We trained nine of them on how to repurpose WhatsApp into an online sales platform. And how they could use it to get to their customers. While piloting, a flurry of orders started to come through. To complete the newfound channel of distribution, we trained five motorbike taxis on how to locate addresses with Google Maps. They became instant logistics partners to Mama Mbogas.

Simple as it sounds, the women had created a wide social network that is now sustaining their enterprises through the pandemic. The simple act of goodness now confirms the fact that whether your enterprise is micro, small, medium or large, you simply have to transform to the new era and that is to be digital.

In some of the social networks that have emerged out of the crisis, you can virtually get any product or services you need online. And now large enterprises are slowly turning to home delivery too.

Even though digitalising of a micro enterprise can be quite simple, for small, medium and large entities it can be more complex than they can ever imagine. A German company, Statista, specialising in market and consumer data estimates that between 2020 and 2024, the direct investments into digitalisation are projected to reach a total $7.8 trillion.

This investment in digitalisation could be higher since everything in an enterprise including cash transfer is soon becoming digital. In the next few years, only few can survive without embracing digital technology. Covid-19 has plunged many organisations into a digitalised environment.

The purpose of this article is to share some of the best practices for medium and large organisations to cope with digitalisation.

First, one has to have a plan a head of time with clear goals. In some cases, it helps to minimise cost by leasing software, computing capacity and storage.

Unfortunately, in practice, most organisations approach digitalisation in piecemeal and often with outright purchase of software and hardware. A strategy that fails to integrate processes.

And in their efforts to meet sales targets, vendors sometimes go overboard to the extent that organisations buy information they don’t need. This often happens when organisations invest before assessing needs.

As a result, their investment in systems ends up in silos and always in duplicated solutions that are in conflict with each other. Digitalization objective is to integrate digital technology into all areas of a business. It also involves automating processes, use of technological devices for communication and collaboration.

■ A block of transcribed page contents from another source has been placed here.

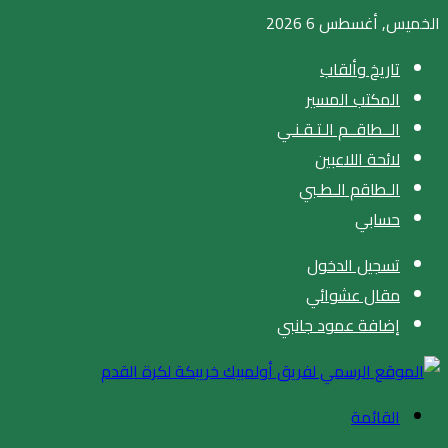
الخميس, أغسطس 6 2026
تاريخ وألقاب
المكتب المسير
الــطاقــم الـتـقـنـي
لائحة اللاعبين
الـطاقم الـطـبي
حسابي
تسجيل الدخول
مقال عشوائي
إضافة عمود جانبي
القائمة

A good system always adds value to a customer. To maximise value creation, it pays to hire a consultant to conduct a gap analysis for systems implementation. In essence, it helps to minimise cost while benefiting from necessary applications.

Systems alone rarely deliver value to the customer. It requires a dedicated human resource that understands why the investment in systems has been made. There is also cost-saving in ensuring that employees see the value in leveraging technology to do their job.

This entails involving them from idea stage through testing to the implementation stage by ensuring that training and adaptation takes place. Failure to carry workers along could be very expensive. First because it provides a fertile ground for finding reason for resistance and it encourages conspiracy theories on how technology will replace them.

Digitalization is a critical cog to organisational sustainability.